Every business and every team are in need of leadership. Whether you’re running a business and find you suddenly have a group depending on you, or you’re elevated to a management position, you need to decide what it really means to be a leader. Is it about having an authority and the last say or about utilizing your team for the benefit of all? If it’s the former for you, then good luck to you. We’ll see how that pans out. If it’s the latter, then make sure you embody the following skills and work every day to incorporate them.
The knowledge and application of effort
There’s no doubt that there will be a large share of authority in your end. But that authority isn’t just used to make sure that people are doing the work they’re supposed to. It’s even better used to make sure that work is going where it’s supposed to. You need to have a bird’s eye view of the team and how productive it is. You need to know what tasks need to be done and when they’re being done. As well as improving delegation and communication, you need to make sure the effort isn’t being expended where it shouldn’t be. Identifying the tasks that are better automated or passed to services outside the business will help you ensure talents are being used in the best places.
A certain salesmanship
The art of selling isn’t just for deciding how best to market your product to your potential customer base. You also need to sell people not only on the business and their role in it. You need to sell them on the goals of the business. You need to align their work with the strategy of the business. Too many people work a job without really understanding the importance of their work. They don’t know how it plays into the whole plan. Teach them that plan, help them understand the benefit of it and the benefit of their work towards that goal.
A constant striving for improvement
Everyone needs some sort of momentum pushing them on not only to better results but to better careers. That includes you, too. Even if their path takes them outside the business, you should care about the development of their employees. Creating professional development plans and using partners like Frosch Learning can help you expand their skillset and even your own. You should never assume that you know everything there is to know about leadership, after all.
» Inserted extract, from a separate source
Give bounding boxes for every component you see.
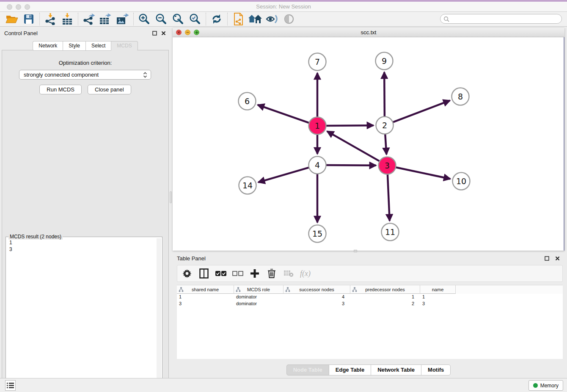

Finally, you have to learn that the old adage is true. With great power comes great responsibility. Poor leaders do not take proper responsibility. They don’t care for what they owe employees, they take credit for the team while being happy to pass the blame on. That creates an environment of glory hogs, following your lead and acting with self-preservation at the front of their mind. An environment driven by fearful competition will not make a successful business. A boss who glorifies the contributors for the end results, and takes even personal failure as an opportunity to improve the individual and the business, creates a real team.